Contact Analysis — Low (25% efficiency)¶
Contact detection (Delaunay triangulation, nearest-neighbour search) is primarily CPU-bound with GPU-accelerated pyclesperanto steps. Scaling is limited by uneven contact density across frame windows: frames with dense cell populations take disproportionately longer, creating a straggler that controls wall time.
Practical guidance: N=4 (1.95×) delivers most of the available speedup. N=8 offers marginal improvement (+0.07×) at higher queue overhead.
TrackMate Tracking — Barely Improves¶
TrackMate achieves only 1.77× at N=8. This is the expected result. Three compounding factors:
Sequential linking constraint: TrackMate links cells across consecutive frames in order within each time window. No intra-window parallelism is possible — only splitting across time windows helps.
JVM startup overhead: each SLURM job starts a fresh Java VM. With N=8 and 80 frames, each job processes 10 frames but still pays full JVM startup cost (~60–90 s). The startup-to-compute ratio worsens as window size shrinks.

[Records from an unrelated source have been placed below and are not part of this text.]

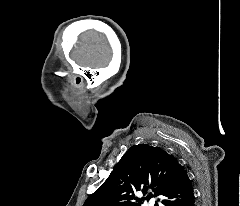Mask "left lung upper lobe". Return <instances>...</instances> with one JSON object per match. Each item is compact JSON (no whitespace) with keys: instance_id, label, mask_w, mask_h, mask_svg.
I'll return each instance as SVG.
<instances>
[{"instance_id":"left-lung-upper-lobe-1","label":"left lung upper lobe","mask_w":240,"mask_h":206,"mask_svg":"<svg viewBox=\"0 0 240 206\" xmlns=\"http://www.w3.org/2000/svg\"><path fill=\"white\" fill-rule=\"evenodd\" d=\"M177 168L176 158L164 150L148 144L133 145L83 206H141L144 198L135 197L136 191H142L148 200L165 197Z\"/></svg>"}]
</instances>
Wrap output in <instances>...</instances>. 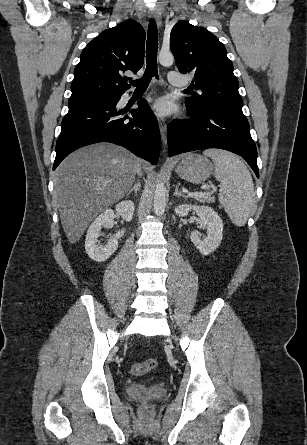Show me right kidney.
Returning <instances> with one entry per match:
<instances>
[{
  "label": "right kidney",
  "instance_id": "1",
  "mask_svg": "<svg viewBox=\"0 0 307 445\" xmlns=\"http://www.w3.org/2000/svg\"><path fill=\"white\" fill-rule=\"evenodd\" d=\"M116 210L128 223V220H132L134 212L133 200H122V202H118V204H116ZM114 216V210L107 208L105 212H102V214H99V216L93 220L92 225H90L87 231L85 241L86 253L90 259L97 261V263L107 261V259L115 253L116 249H118V239H121L125 233L124 229H121L115 237L109 239L107 245H98V237H100L102 227H110L113 223Z\"/></svg>",
  "mask_w": 307,
  "mask_h": 445
}]
</instances>
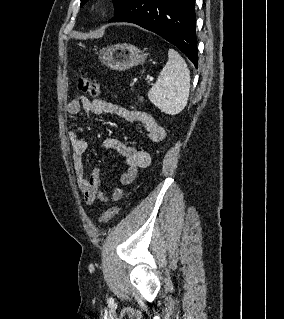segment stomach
Masks as SVG:
<instances>
[{
    "label": "stomach",
    "instance_id": "obj_1",
    "mask_svg": "<svg viewBox=\"0 0 284 319\" xmlns=\"http://www.w3.org/2000/svg\"><path fill=\"white\" fill-rule=\"evenodd\" d=\"M98 56L107 67L114 70H126L143 64L148 54L134 45L118 43L102 48Z\"/></svg>",
    "mask_w": 284,
    "mask_h": 319
}]
</instances>
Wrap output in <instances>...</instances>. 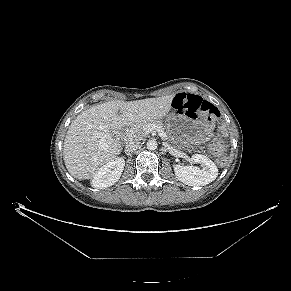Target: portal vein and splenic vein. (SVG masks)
Instances as JSON below:
<instances>
[{
	"label": "portal vein and splenic vein",
	"instance_id": "obj_1",
	"mask_svg": "<svg viewBox=\"0 0 291 291\" xmlns=\"http://www.w3.org/2000/svg\"><path fill=\"white\" fill-rule=\"evenodd\" d=\"M147 130L148 131H152V130H156L158 132V134L161 136V137H167L166 136V133L163 131V129H161L160 127L158 126H155V125H148L147 127Z\"/></svg>",
	"mask_w": 291,
	"mask_h": 291
}]
</instances>
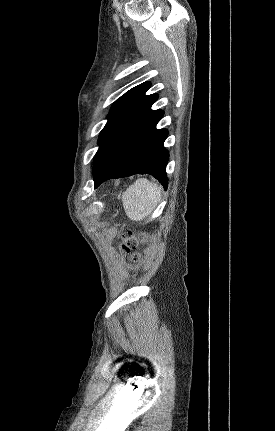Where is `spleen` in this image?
<instances>
[{
	"mask_svg": "<svg viewBox=\"0 0 275 431\" xmlns=\"http://www.w3.org/2000/svg\"><path fill=\"white\" fill-rule=\"evenodd\" d=\"M161 198V187L146 179H139L122 194L126 215L140 221L151 214Z\"/></svg>",
	"mask_w": 275,
	"mask_h": 431,
	"instance_id": "3e777b00",
	"label": "spleen"
}]
</instances>
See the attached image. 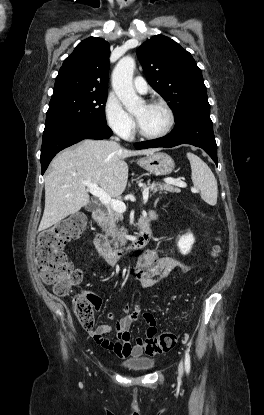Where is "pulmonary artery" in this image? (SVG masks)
I'll return each mask as SVG.
<instances>
[{
  "label": "pulmonary artery",
  "instance_id": "1",
  "mask_svg": "<svg viewBox=\"0 0 264 415\" xmlns=\"http://www.w3.org/2000/svg\"><path fill=\"white\" fill-rule=\"evenodd\" d=\"M133 86L141 94L147 93L149 89L147 82L140 76L134 78Z\"/></svg>",
  "mask_w": 264,
  "mask_h": 415
}]
</instances>
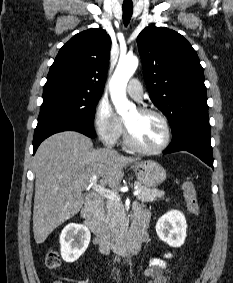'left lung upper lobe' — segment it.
<instances>
[{"label":"left lung upper lobe","mask_w":233,"mask_h":283,"mask_svg":"<svg viewBox=\"0 0 233 283\" xmlns=\"http://www.w3.org/2000/svg\"><path fill=\"white\" fill-rule=\"evenodd\" d=\"M152 102L168 118L172 135L192 122H209L203 68L179 33L154 25L137 37Z\"/></svg>","instance_id":"5c2ea615"}]
</instances>
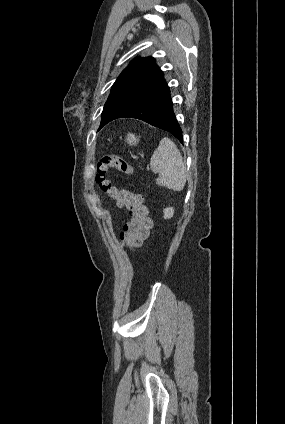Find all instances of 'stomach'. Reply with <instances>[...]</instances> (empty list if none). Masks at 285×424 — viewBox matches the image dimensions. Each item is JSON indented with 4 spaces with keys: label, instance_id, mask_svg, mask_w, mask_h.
I'll use <instances>...</instances> for the list:
<instances>
[{
    "label": "stomach",
    "instance_id": "1",
    "mask_svg": "<svg viewBox=\"0 0 285 424\" xmlns=\"http://www.w3.org/2000/svg\"><path fill=\"white\" fill-rule=\"evenodd\" d=\"M125 140L129 145L135 146L139 142V137L135 136V134L128 133Z\"/></svg>",
    "mask_w": 285,
    "mask_h": 424
}]
</instances>
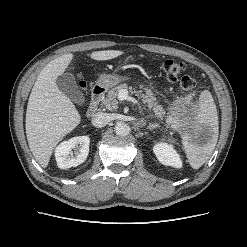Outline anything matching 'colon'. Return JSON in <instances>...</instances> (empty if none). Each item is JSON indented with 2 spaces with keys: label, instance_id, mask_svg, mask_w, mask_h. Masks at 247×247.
<instances>
[{
  "label": "colon",
  "instance_id": "obj_1",
  "mask_svg": "<svg viewBox=\"0 0 247 247\" xmlns=\"http://www.w3.org/2000/svg\"><path fill=\"white\" fill-rule=\"evenodd\" d=\"M161 68L170 82L179 80L180 89L183 92H189L194 88L195 81L193 78L190 76L180 77L186 69L184 63L173 59H166L163 61ZM83 87H86V84H84Z\"/></svg>",
  "mask_w": 247,
  "mask_h": 247
}]
</instances>
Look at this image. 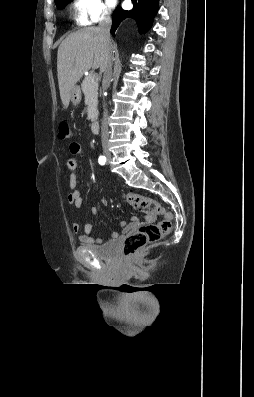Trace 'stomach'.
Here are the masks:
<instances>
[{"instance_id": "stomach-1", "label": "stomach", "mask_w": 254, "mask_h": 397, "mask_svg": "<svg viewBox=\"0 0 254 397\" xmlns=\"http://www.w3.org/2000/svg\"><path fill=\"white\" fill-rule=\"evenodd\" d=\"M70 100L74 105H77L80 103L81 101V90L80 87L75 85L72 90H71V94H70Z\"/></svg>"}]
</instances>
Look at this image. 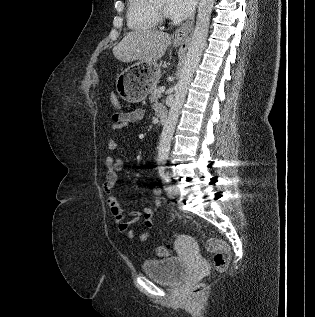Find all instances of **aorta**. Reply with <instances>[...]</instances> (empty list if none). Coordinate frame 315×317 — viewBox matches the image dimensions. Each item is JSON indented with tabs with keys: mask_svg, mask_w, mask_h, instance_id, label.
I'll use <instances>...</instances> for the list:
<instances>
[{
	"mask_svg": "<svg viewBox=\"0 0 315 317\" xmlns=\"http://www.w3.org/2000/svg\"><path fill=\"white\" fill-rule=\"evenodd\" d=\"M214 2L215 0L199 1L195 29L180 73L179 81L175 86L174 100L161 133L158 147V161H165L169 156L171 140L180 110L206 44Z\"/></svg>",
	"mask_w": 315,
	"mask_h": 317,
	"instance_id": "762f6f07",
	"label": "aorta"
}]
</instances>
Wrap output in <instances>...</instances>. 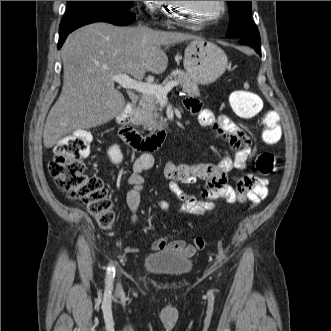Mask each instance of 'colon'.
<instances>
[{"instance_id":"obj_1","label":"colon","mask_w":331,"mask_h":331,"mask_svg":"<svg viewBox=\"0 0 331 331\" xmlns=\"http://www.w3.org/2000/svg\"><path fill=\"white\" fill-rule=\"evenodd\" d=\"M230 106L237 117L251 119L261 112L263 103L257 94L248 90H238L231 94ZM262 125L263 141L270 145L278 143L281 138L278 114L268 112L262 118ZM91 141V135L85 131L74 132L60 140L49 163V173L61 191L71 200L84 205L101 228L108 229L114 222L112 202L107 197L102 179L85 171L84 159L90 152ZM275 165V157L271 152H262L255 159V169L262 175L272 173ZM193 245L197 249H202L205 240L196 236Z\"/></svg>"}]
</instances>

Straggler problem: the N=4 wall time (346 s) exceeds the N=2 wall time (332 s). The frame window with the highest cell density and longest tracks takes 346 s to process 20 frames — longer than either N=2 job’s 40 frames (332 s). Splitting concentrates the hard frames in one job rather than averaging them across a larger window.
TrackMate scaling:
N=2: wall=332s, both jobs: 332s each (std≈0) ← balanced
N=4: wall=346s, avg=297s, std=33s ← straggler at 346s
N=8: wall=313s, avg=246s, std=100s ← very high variance
Conclusion: TrackMate is the horizontal-scaling bottleneck of the pipeline. N=2 (1.67×) is the practical limit; beyond that, JVM overhead and the straggler effect provide no reliable improvement. GPU-native trackers (e.g. CUDA IoU) would remove this bottleneck.
Stage-Level Guidance¶
Stage |
Recommended N |
Rationale |
|---|---|---|
register_denoise |
8 |
Near-linear; dominates serial runtime |
cellpose |
4 |
Best speedup-to-queue-time ratio |
contact |
4 |
Most speedup before diminishing returns |
trackmate |
2 |
JVM overhead + straggler; N>2 unreliable |
Benchmark Infrastructure¶
The benchmark suite lives in scripts/benchmark/:
scripts/benchmark/
├── run_benchmark.py # orchestrator (submit + poll all 4 stages)
├── collect_results.py # result collection + validation + plots
├── benchmark_config.py # config loader + path resolver
├── config/
│ └── benchmark.def.toml # default config (committed)
├── sbatch/ # per-stage SLURM submission scripts
└── logs/ # SLURM output logs
See scripts/benchmark/config/benchmark.def.toml for all configurable
parameters (dataset root, GPU gres, frame count, tolerance thresholds).
For detailed troubleshooting see the operator guide.